Your instructions:
The answer is all of the entries below, repeated exactly and free of pictures.

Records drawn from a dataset

+ + + + +

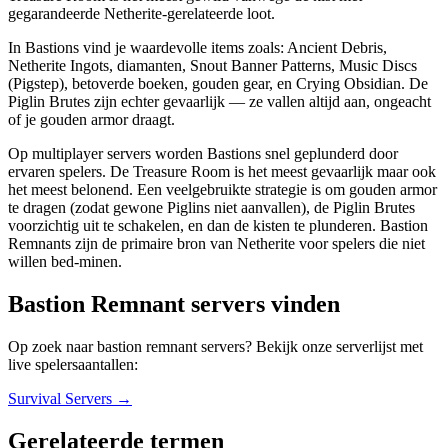
gegarandeerde Netherite-gerelateerde loot.
In Bastions vind je waardevolle items zoals: Ancient Debris,
Netherite Ingots, diamanten, Snout Banner Patterns, Music Discs
(Pigstep), betoverde boeken, gouden gear, en Crying Obsidian. De
Piglin Brutes zijn echter gevaarlijk — ze vallen altijd aan, ongeacht
of je gouden armor draagt.
Op multiplayer servers worden Bastions snel geplunderd door
ervaren spelers. De Treasure Room is het meest gevaarlijk maar ook
het meest belonend. Een veelgebruikte strategie is om gouden armor
te dragen (zodat gewone Piglins niet aanvallen), de Piglin Brutes
voorzichtig uit te schakelen, en dan de kisten te plunderen. Bastion
Remnants zijn de primaire bron van Netherite voor spelers die niet
willen bed-minen.
Bastion Remnant servers vinden
Op zoek naar bastion remnant servers? Bekijk onze serverlijst met
live spelersaantallen:
Survival
Servers →
Gerelateerde termen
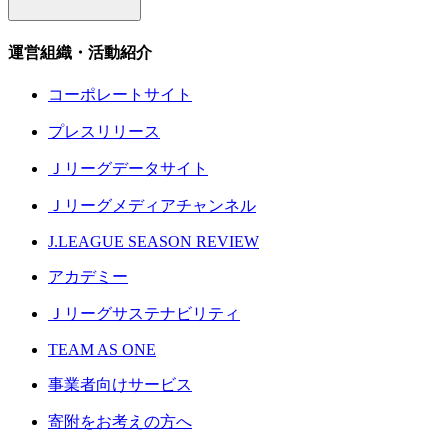
運営組織・活動紹介
コーポレートサイト
プレスリリース
Ｊリーグデータサイト
Ｊリーグメディアチャンネル
J.LEAGUE SEASON REVIEW
アカデミー
Ｊリーグサステナビリティ
TEAM AS ONE
事業者向けサービス
寄附をお考えの方へ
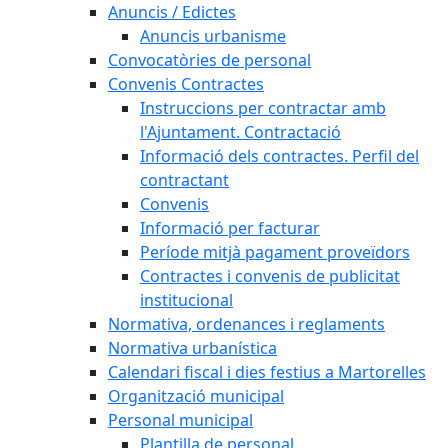
Anuncis / Edictes
Anuncis urbanisme
Convocatòries de personal
Convenis Contractes
Instruccions per contractar amb
l'Ajuntament. Contractació
Informació dels contractes. Perfil del
contractant
Convenis
Informació per facturar
Període mitjà pagament proveïdors
Contractes i convenis de publicitat
institucional
Normativa, ordenances i reglaments
Normativa urbanística
Calendari fiscal i dies festius a Martorelles
Organització municipal
Personal municipal
Plantilla de personal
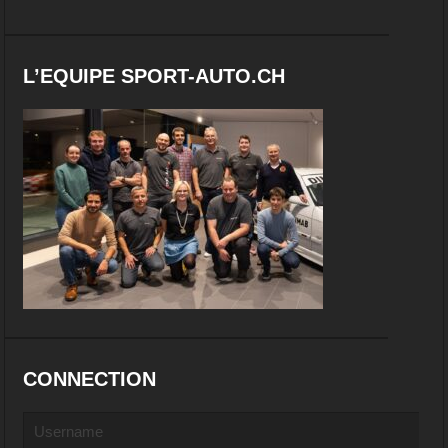
L’EQUIPE SPORT-AUTO.CH
CONNECTION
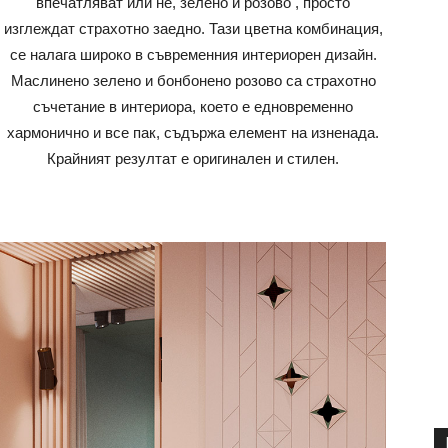
впечатляват или не, зелено и розово , просто
изглеждат страхотно заедно. Тази цветна комбинация,
се налага широко в съвременния интериорен дизайн.
Маслинено зелено и бонбонено розово са страхотно
съчетание в интериора, което е едновременно
хармонично и все пак, съдържа елемент на изненада.
Крайният резултат е оригинален и стилен.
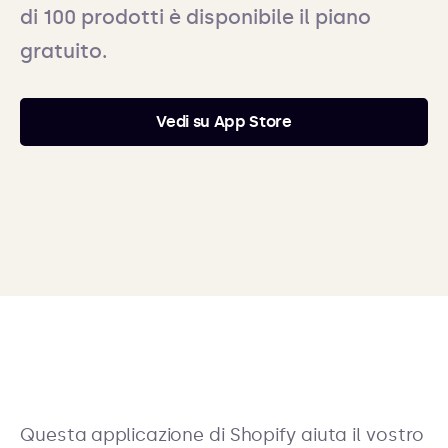
di 100 prodotti è disponibile il piano
gratuito.
Vedi su App Store
Questa applicazione di Shopify aiuta il vostro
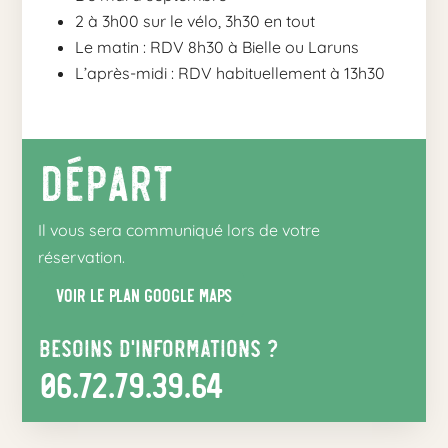
2 à 3h00 sur le vélo, 3h30 en tout
Le matin : RDV 8h30 à Bielle ou Laruns
L’après-midi : RDV habituellement à 13h30
Départ
Il vous sera communiqué lors de votre
réservation.
Voir le plan google maps
Besoins d’informations ?
06.72.79.39.64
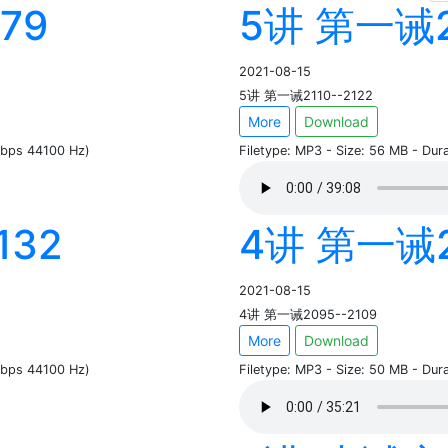
79
5讲 第一诫21
2021-08-15
5讲 第一诫2110--2122
More
Download
 kbps 44100 Hz)
Filetype: MP3 - Size: 56 MB - Du
132
4讲 第一诫2
2021-08-15
4讲 第一诫2095--2109
More
Download
 kbps 44100 Hz)
Filetype: MP3 - Size: 50 MB - Du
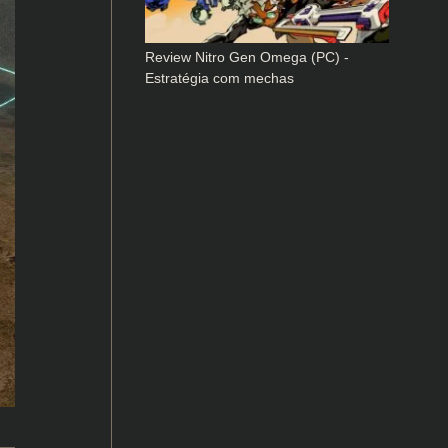
Review Nitro Gen Omega (PC) -
Estratégia com mechas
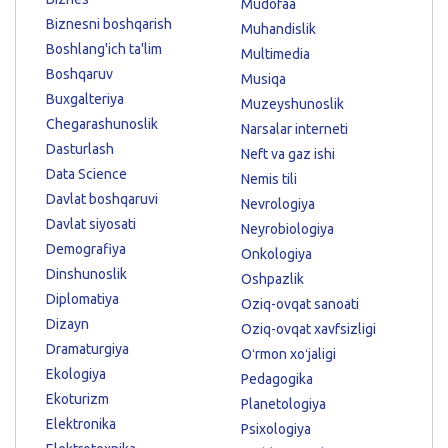
Mudofaa
Biznesni boshqarish
Muhandislik
Boshlang'ich ta'lim
Multimedia
Boshqaruv
Musiqa
Buxgalteriya
Muzeyshunoslik
Chegarashunoslik
Narsalar interneti
Dasturlash
Neft va gaz ishi
Data Science
Nemis tili
Davlat boshqaruvi
Nevrologiya
Davlat siyosati
Neyrobiologiya
Demografiya
Onkologiya
Dinshunoslik
Oshpazlik
Diplomatiya
Oziq-ovqat sanoati
Dizayn
Oziq-ovqat xavfsizligi
Dramaturgiya
Oʻrmon xoʻjaligi
Ekologiya
Pedagogika
Ekoturizm
Planetologiya
Elektronika
Psixologiya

+ + + + +

Solution to the problem:
gegarandeerde Netherite-gerelateerde loot.
In Bastions vind je waardevolle items zoals: Ancient Debris,
Netherite Ingots, diamanten, Snout Banner Patterns, Music Discs
(Pigstep), betoverde boeken, gouden gear, en Crying Obsidian. De
Piglin Brutes zijn echter gevaarlijk — ze vallen altijd aan, ongeacht
of je gouden armor draagt.
Op multiplayer servers worden Bastions snel geplunderd door
ervaren spelers. De Treasure Room is het meest gevaarlijk maar ook
het meest belonend. Een veelgebruikte strategie is om gouden armor
te dragen (zodat gewone Piglins niet aanvallen), de Piglin Brutes
voorzichtig uit te schakelen, en dan de kisten te plunderen. Bastion
Remnants zijn de primaire bron van Netherite voor spelers die niet
willen bed-minen.
Bastion Remnant servers vinden
Op zoek naar bastion remnant servers? Bekijk onze serverlijst met
live spelersaantallen:
Survival
Servers →
Gerelateerde termen
運営組織・活動紹介
コーポレートサイト
プレスリリース
Ｊリーグデータサイト
Ｊリーグメディアチャンネル
J.LEAGUE SEASON REVIEW
アカデミー
Ｊリーグサステナビリティ
TEAM AS ONE
事業者向けサービス
寄附をお考えの方へ
Anuncis / Edictes
Anuncis urbanisme
Convocatòries de personal
Convenis Contractes
Instruccions per contractar amb
l'Ajuntament. Contractació
Informació dels contractes. Perfil del
contractant
Convenis
Informació per facturar
Període mitjà pagament proveïdors
Contractes i convenis de publicitat
institucional
Normativa, ordenances i reglaments
Normativa urbanística
Calendari fiscal i dies festius a Martorelles
Organització municipal
Personal municipal
Plantilla de personal
L’EQUIPE SPORT-AUTO.CH
CONNECTION
впечатляват или не, зелено и розово , просто
изглеждат страхотно заедно. Тази цветна комбинация,
се налага широко в съвременния интериорен дизайн.
Маслинено зелено и бонбонено розово са страхотно
съчетание в интериора, което е едновременно
хармонично и все пак, съдържа елемент на изненада.
Крайният резултат е оригинален и стилен.
di 100 prodotti è disponibile il piano
gratuito.
Vedi su App Store
Questa applicazione di Shopify aiuta il vostro
2 à 3h00 sur le vélo, 3h30 en tout
Le matin : RDV 8h30 à Bielle ou Laruns
L’après-midi : RDV habituellement à 13h30
Départ
Il vous sera communiqué lors de votre
réservation.
Voir le plan google maps
Besoins d’informations ?
06.72.79.39.64
79
5讲 第一诫21
2021-08-15
5讲 第一诫2110--2122
More
Download
 kbps 44100 Hz)
Filetype: MP3 - Size: 56 MB - Du
132
4讲 第一诫2
2021-08-15
4讲 第一诫2095--2109
More
Download
 kbps 44100 Hz)
Filetype: MP3 - Size: 50 MB - Du
Review Nitro Gen Omega (PC) -
Estratégia com mechas
Mudofaa
Biznesni boshqarish
Muhandislik
Boshlang'ich ta'lim
Multimedia
Boshqaruv
Musiqa
Buxgalteriya
Muzeyshunoslik
Chegarashunoslik
Narsalar interneti
Dasturlash
Neft va gaz ishi
Data Science
Nemis tili
Davlat boshqaruvi
Nevrologiya
Davlat siyosati
Neyrobiologiya
Demografiya
Onkologiya
Dinshunoslik
Oshpazlik
Diplomatiya
Oziq-ovqat sanoati
Dizayn
Oziq-ovqat xavfsizligi
Dramaturgiya
Oʻrmon xoʻjaligi
Ekologiya
Pedagogika
Ekoturizm
Planetologiya
Elektronika
Psixologiya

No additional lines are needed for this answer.